En rappel, après la chute du régime Compaoré, l’ex-ministre burkinabè des Affaires étrangères, Djibrill Bassolé, s’était déclaré candidat à la présidentielle de 2015, qu’organisaient les autorités de la transition. Mais il s’est vu écarter de la course par l’adoption, à l’Assemblée nationale, d’une loi interdisant la candidature de certains dignitaires de l’ancien régime.

A la suite du coup d’Etat manqué, son nom a été cité comme celui qui souhaitait faire entrer sur le territoire, «des djihadistes» en vue de venir en aide aux putschistes. Ce qu’il a toujours nié. Selon ses avocats, le seul élément à charge dont dispose le parquet contre le général Bassolé, ce sont des enregistrements sonores. Depuis le début de la procédure, sa défense n’a cessé de remettre en cause l’authenticité de ces audios mettant en cause leur client et certaines personnes, dont Guillaume Soro.

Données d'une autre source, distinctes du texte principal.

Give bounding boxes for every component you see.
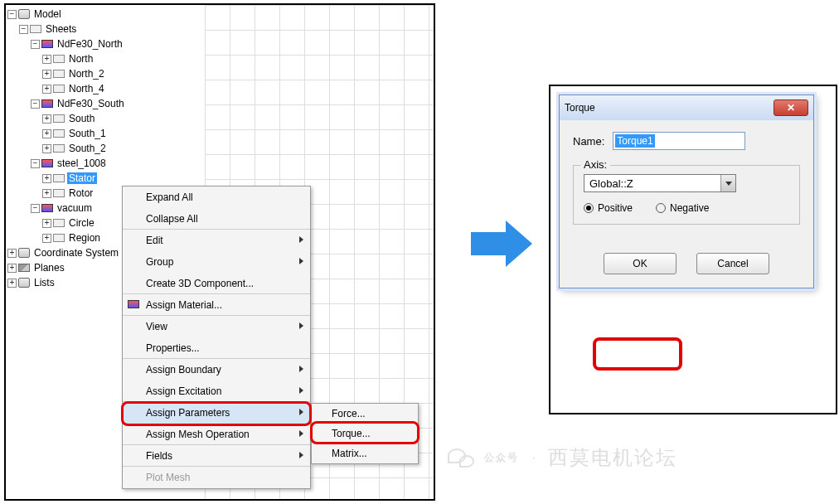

Selon Me Bonkoungou, Me Yérim Thiam et le bâtonnier Antoinette Ouédraogo, il n’y a pas d’infraction, dans le dossier qui pourrait engager la responsabilité du général Djibrill Bassolé. «Je ne vois aucun acte criminel qui pourrait être reproché à M. Bassolé», a dit Me Ouédraogo.

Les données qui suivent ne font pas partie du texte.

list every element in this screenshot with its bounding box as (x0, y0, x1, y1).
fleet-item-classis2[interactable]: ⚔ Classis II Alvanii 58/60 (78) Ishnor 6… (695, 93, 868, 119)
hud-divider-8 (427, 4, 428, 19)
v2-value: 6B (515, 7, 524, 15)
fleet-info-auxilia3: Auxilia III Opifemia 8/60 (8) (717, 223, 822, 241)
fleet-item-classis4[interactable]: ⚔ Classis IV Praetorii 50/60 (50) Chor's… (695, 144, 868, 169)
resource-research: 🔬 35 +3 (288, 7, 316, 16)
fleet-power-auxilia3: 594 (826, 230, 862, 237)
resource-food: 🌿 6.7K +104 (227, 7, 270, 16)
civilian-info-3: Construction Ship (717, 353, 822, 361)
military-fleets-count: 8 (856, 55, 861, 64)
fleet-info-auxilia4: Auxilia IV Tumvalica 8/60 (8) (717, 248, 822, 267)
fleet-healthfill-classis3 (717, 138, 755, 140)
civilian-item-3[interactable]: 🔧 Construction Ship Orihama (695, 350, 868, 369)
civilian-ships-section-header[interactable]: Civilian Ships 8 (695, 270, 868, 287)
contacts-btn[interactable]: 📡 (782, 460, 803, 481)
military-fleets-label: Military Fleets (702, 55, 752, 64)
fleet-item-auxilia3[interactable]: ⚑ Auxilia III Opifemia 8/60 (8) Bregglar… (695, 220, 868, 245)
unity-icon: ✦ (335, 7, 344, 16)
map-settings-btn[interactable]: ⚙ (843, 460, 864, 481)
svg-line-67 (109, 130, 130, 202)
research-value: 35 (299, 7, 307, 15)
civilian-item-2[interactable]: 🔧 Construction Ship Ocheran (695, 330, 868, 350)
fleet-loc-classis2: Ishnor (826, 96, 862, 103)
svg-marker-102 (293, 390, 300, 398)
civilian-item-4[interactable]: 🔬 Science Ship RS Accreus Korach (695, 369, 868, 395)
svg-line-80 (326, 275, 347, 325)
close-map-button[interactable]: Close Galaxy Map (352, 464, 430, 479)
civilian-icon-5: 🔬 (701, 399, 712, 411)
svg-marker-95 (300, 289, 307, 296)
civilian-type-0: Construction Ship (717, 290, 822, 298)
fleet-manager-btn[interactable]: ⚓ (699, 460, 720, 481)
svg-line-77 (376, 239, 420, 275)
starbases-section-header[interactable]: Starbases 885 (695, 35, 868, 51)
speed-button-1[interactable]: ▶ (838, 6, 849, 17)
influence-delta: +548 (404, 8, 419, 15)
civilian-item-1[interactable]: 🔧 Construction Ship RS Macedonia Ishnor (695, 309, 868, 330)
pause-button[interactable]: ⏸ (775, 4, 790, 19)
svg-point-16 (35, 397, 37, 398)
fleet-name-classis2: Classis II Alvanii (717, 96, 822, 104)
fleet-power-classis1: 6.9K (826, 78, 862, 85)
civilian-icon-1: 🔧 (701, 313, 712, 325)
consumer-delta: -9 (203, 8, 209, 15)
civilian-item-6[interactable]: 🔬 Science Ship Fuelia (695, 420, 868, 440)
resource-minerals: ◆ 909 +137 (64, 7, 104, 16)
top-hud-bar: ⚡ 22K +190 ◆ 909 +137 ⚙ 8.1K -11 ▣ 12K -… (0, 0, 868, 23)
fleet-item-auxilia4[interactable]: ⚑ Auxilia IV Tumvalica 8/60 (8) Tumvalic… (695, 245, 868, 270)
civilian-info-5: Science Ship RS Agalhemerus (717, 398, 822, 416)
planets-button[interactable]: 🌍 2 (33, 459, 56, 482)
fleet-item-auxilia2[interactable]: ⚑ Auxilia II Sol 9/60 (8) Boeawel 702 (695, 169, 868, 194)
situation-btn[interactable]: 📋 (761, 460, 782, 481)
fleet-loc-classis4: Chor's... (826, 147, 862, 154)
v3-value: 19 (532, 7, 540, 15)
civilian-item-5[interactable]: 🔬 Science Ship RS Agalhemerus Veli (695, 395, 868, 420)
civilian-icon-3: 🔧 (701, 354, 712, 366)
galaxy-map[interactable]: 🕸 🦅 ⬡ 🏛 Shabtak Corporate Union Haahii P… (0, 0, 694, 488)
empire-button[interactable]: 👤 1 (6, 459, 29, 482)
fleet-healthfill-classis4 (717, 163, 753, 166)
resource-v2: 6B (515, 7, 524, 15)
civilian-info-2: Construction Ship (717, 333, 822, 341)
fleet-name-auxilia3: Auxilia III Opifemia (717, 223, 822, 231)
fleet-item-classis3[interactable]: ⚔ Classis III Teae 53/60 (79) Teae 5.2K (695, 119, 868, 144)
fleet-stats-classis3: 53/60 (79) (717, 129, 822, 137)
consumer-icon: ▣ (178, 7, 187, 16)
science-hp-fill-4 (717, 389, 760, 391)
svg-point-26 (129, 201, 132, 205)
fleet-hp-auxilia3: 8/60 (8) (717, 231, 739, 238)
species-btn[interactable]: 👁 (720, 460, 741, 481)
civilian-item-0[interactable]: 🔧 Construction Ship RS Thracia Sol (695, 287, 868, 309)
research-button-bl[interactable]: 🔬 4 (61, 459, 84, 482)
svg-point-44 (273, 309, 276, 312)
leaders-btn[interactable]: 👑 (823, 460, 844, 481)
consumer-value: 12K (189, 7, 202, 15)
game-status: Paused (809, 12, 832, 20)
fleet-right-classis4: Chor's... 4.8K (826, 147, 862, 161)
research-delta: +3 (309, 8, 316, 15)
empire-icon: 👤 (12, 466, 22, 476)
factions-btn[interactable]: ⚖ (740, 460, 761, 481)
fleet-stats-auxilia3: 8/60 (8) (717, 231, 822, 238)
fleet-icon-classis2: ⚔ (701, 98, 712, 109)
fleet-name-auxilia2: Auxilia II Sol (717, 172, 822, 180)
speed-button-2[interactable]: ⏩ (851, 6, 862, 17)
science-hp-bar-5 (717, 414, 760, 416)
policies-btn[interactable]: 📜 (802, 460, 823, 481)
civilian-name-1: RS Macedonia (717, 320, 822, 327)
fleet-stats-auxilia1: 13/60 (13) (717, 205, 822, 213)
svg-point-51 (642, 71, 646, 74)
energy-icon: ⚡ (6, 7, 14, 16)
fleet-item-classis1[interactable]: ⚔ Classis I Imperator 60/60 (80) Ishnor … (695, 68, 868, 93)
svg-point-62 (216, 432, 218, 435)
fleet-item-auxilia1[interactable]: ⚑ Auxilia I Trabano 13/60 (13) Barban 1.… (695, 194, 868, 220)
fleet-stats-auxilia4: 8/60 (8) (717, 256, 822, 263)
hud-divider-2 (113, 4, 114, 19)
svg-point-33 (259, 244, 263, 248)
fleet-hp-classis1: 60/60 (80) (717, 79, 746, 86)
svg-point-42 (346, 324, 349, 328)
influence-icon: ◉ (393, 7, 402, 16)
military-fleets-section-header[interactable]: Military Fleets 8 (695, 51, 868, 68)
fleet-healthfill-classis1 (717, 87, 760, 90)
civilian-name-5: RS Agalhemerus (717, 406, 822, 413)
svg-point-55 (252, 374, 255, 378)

Après les plaidoiries, Me Bonkoungou a souhaité lire le mot de fin de l’accusé, qui depuis un bon bout de temps n’assiste plus aux audiences du fait de son état de santé. Mais le tribunal a ordonné la comparution du général Bassolé pour ledit mot de fin.

L’audience a été suspendue aux environs de 17h30 et reprendra demain mardi 20 août 2019.